Consultancy Firm McKinsey & Company Explains Why Retail Banking Is Slow To Utilize Blockchain


  • McKinsey & Company believes the banking industry is being slow in adopting DLT
  • There are some constraints for it to happen including the regulatory framework

    The consultancy firm McKinsey & Company believes that blockchain technology is gaining slower traction with retail banks because of two main reasons: the regulatory environment and a conservative decision-making process. Could this improve in the future?

Retail Banks Are Slow To Adopt Blockchain Technology

Distributed ledger technology (DLT) has expanded all over the world during the last years. There are some companies and institutions that decided to embrace this growing technology, however, McKinsey & Company considers that the retail banking sector is being slow in adoption DLT.

According to McKinsey, banks are nervous and also cautious about adopting blockchain technology. However, there are other banks that are involved in the DLT market and are moving forward with different projects related to this technology.

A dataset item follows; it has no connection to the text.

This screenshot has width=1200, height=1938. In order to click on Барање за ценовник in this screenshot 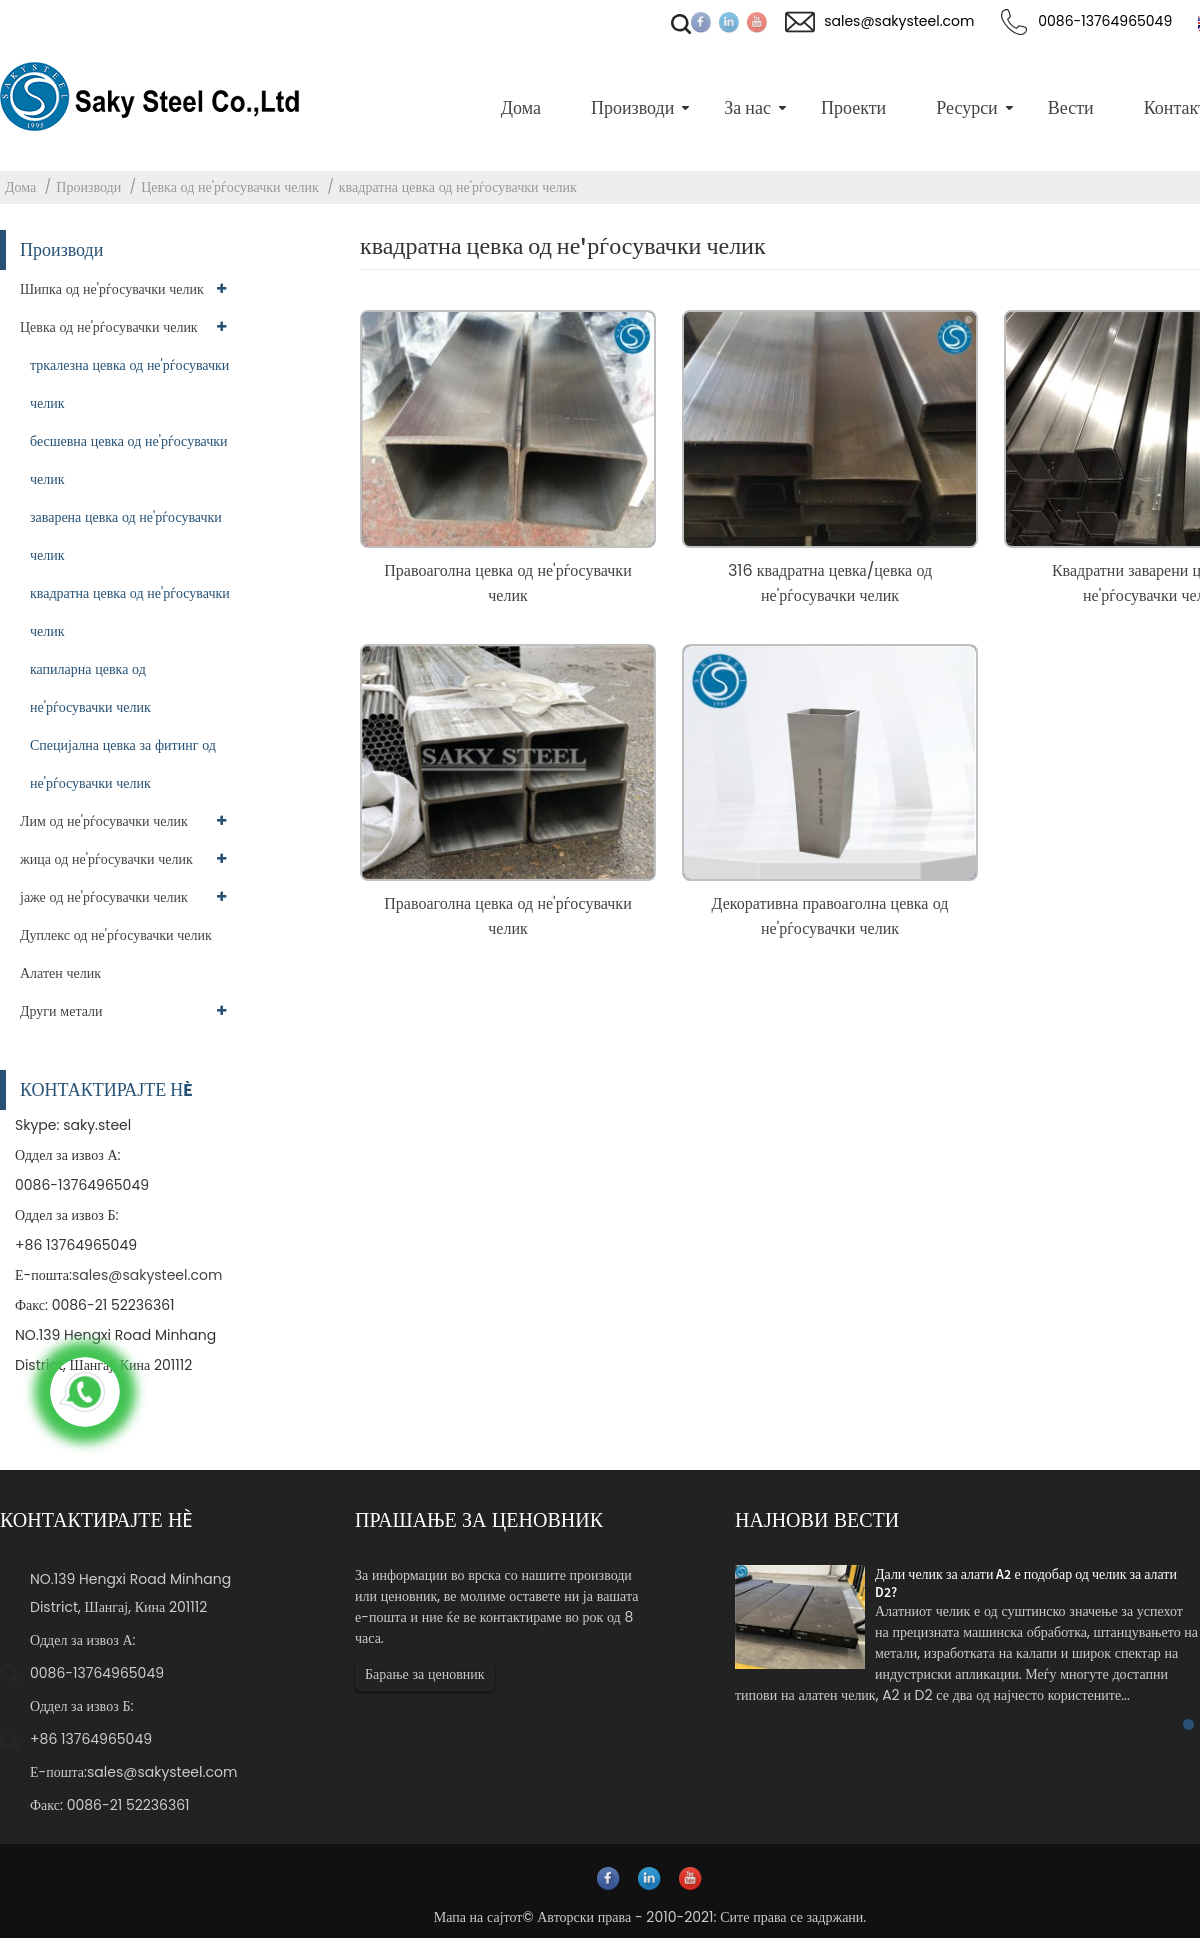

The company explains that there are some constraints for banks to start embracing this technology. These include a stringent regulatory environment for consumer finance and a controversial reputation of DLT. The last thing is related to Bitcoin (BTC) and how this technology relates to digital assets.

McKinsey believes that it would be very positive for financial institutions to embrace blockchain technology and improve their services. They could have improvements at processing remittance payments, managing Know Your Customers (KYC) issues and prevent fraud.

The report explains:

“Almost all of their attention, especially in developed markets, is on cost reduction. And where cost reduction is front and center they are prepared to look at pretty much any opportunity.”

At the same time, the industry could save $4 billion every single year by adopting these blockchain solutions for cross-border payments. Moreover, there would be an additional $1 billion saved per year through on-boarding costs for clients.

As per the report released by the company, it is very important to have a smoother exchange between digital and fiat currencies. This would prevent the risk of volatility-related losses for consumers. A regulatory environment that is friendly with the technology and companies working with it is also going to help.